Безмолвствующая группа
Как долго должно продолжаться общее молчание, чтобы оно могло рассматриваться в качестве проблемы? Группы устанавливают нормы в отношении молчания точно так же, как и в отношении всего остального. Молчание, приемлемое в одной группе, является непомерно долгим в другой, поэтому рассматривать данный вопрос следует для каждой группы в отдельности. Разумеется, не любое молчание составляет проблему, поскольку общее молчание может иметь очень много значений. Есть молчание задумчивое, неловкое, защитное, молчание, выражающее общность чувств перед лицом какого-то общего несчастья, напряженное и так далее. Прервать задумчивое молчание, в течение которого происходит полезная индивидуальная работа, — такая же большая ошибка, как и позволить напряженному молчанию нарастать до уровня паники. Если молчание продолжается долгое время и психотерапевта начинает интересовать, какого рода это молчание, он всегда может спросить: “Я не вполне уверен, что же это за молчание. Как вы думаете? Напряженное, задумчивое, комфортное, некомфортное?” Не исключено, что кто-то ему подскажет. Если молчание выполняет полезную функцию, можно позволить, чтобы оно продолжалось. Если нет, то следует помочь членам группы исследовать его и продвигаться далее.

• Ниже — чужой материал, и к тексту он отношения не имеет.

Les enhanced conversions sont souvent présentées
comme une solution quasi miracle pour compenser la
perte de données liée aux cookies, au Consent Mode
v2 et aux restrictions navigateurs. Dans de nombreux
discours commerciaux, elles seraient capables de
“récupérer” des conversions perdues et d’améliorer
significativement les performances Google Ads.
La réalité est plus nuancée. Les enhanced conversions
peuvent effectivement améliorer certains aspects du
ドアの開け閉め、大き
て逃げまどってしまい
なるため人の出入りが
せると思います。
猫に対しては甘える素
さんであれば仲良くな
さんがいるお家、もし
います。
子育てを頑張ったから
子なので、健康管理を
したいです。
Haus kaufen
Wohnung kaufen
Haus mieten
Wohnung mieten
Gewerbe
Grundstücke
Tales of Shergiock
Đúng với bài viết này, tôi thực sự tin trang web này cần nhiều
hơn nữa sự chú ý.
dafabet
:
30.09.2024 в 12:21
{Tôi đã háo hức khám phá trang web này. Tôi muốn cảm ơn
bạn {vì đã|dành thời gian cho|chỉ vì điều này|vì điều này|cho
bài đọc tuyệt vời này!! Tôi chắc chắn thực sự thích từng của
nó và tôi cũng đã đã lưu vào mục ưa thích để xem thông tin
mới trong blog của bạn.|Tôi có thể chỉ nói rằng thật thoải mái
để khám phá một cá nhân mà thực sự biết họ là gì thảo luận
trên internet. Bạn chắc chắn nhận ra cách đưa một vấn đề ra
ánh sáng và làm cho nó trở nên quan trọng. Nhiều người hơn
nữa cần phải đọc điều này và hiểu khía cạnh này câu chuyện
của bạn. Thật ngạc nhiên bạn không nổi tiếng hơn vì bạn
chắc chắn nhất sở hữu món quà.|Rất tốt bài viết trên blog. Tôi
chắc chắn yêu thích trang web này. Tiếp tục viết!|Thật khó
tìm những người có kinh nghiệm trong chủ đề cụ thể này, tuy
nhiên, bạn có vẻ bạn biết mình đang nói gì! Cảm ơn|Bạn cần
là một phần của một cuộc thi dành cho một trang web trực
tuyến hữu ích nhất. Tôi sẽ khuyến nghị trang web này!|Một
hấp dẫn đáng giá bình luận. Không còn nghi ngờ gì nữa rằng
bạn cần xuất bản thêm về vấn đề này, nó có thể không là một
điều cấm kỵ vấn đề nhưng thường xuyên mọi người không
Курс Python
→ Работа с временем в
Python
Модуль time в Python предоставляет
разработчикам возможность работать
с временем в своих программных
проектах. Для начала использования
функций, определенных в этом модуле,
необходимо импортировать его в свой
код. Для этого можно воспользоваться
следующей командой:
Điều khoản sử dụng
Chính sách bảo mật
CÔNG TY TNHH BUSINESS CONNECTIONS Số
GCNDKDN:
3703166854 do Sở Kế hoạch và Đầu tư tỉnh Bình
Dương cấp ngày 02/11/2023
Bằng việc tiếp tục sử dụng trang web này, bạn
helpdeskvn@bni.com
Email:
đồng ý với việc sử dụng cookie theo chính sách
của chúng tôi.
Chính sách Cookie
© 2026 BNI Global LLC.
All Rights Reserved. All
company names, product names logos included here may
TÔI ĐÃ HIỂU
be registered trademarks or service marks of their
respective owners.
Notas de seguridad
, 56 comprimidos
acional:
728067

Оборонительное или мстительное молчание часто вызывается поведением психотерапевта, преждевременной интерпретацией (как было рассмотрено в предыдущей главе) или ясно выраженным реагированием, не совпадающим с желаниями членов группы. Если психотерапевт осознает, что его преждевременная интерпретация стала причиной молчания группы, он обычно находит способ исправить свою ошибку. Например, можно начать рассуждать вслух: “Я подумал, что вам трудно говорить, поскольку я извлек из некоторых ваших высказываний больше, чем вы согласны принять. Так ли это?” А затем, независимо от того, последовала или нет какая-либо реакция на его высказывание, можно заметить: “Я постараюсь этого больше не делать. Если вы заметите, что я снова это делаю, пожалуйста, скажите мне”. Подобного заявления бывает достаточно, чтобы побудить кого-либо нарушить молчание. Труднее всего осознать преждевременность своей интерпретации. Ведущие, которые предлагают “запредельную” интерпретацию, представляющуюся членам группы неправдоподобной, часто бывают весьма довольны собой, поэтому им бывает сложно признать ошибочность подобной интерпретации.
Причиной гневного мстительного молчания членов группы может стать неправильное поведение ведущего.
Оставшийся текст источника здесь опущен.